__THE PROBLEM__
Verbatim copy, images excluded: write out each record shown below.
***** INFORMATION SHOWN
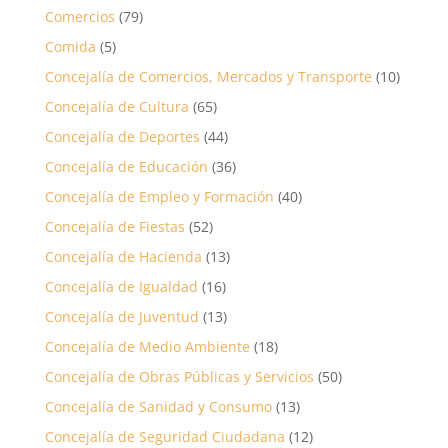
Comercios
(79)
Comida
(5)
Concejalía de Comercios, Mercados y Transporte
(10)
Concejalía de Cultura
(65)
Concejalía de Deportes
(44)
Concejalía de Educación
(36)
Concejalía de Empleo y Formación
(40)
Concejalía de Fiestas
(52)
Concejalía de Hacienda
(13)
Concejalía de Igualdad
(16)
Concejalía de Juventud
(13)
Concejalía de Medio Ambiente
(18)
Concejalía de Obras Públicas y Servicios
(50)
Concejalía de Sanidad y Consumo
(13)
Concejalía de Seguridad Ciudadana
(12)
**********
__EXPECTED ANSWER__
Comercios
(79)
Comida
(5)
Concejalía de Comercios, Mercados y Transporte
(10)
Concejalía de Cultura
(65)
Concejalía de Deportes
(44)
Concejalía de Educación
(36)
Concejalía de Empleo y Formación
(40)
Concejalía de Fiestas
(52)
Concejalía de Hacienda
(13)
Concejalía de Igualdad
(16)
Concejalía de Juventud
(13)
Concejalía de Medio Ambiente
(18)
Concejalía de Obras Públicas y Servicios
(50)
Concejalía de Sanidad y Consumo
(13)
Concejalía de Seguridad Ciudadana
(12)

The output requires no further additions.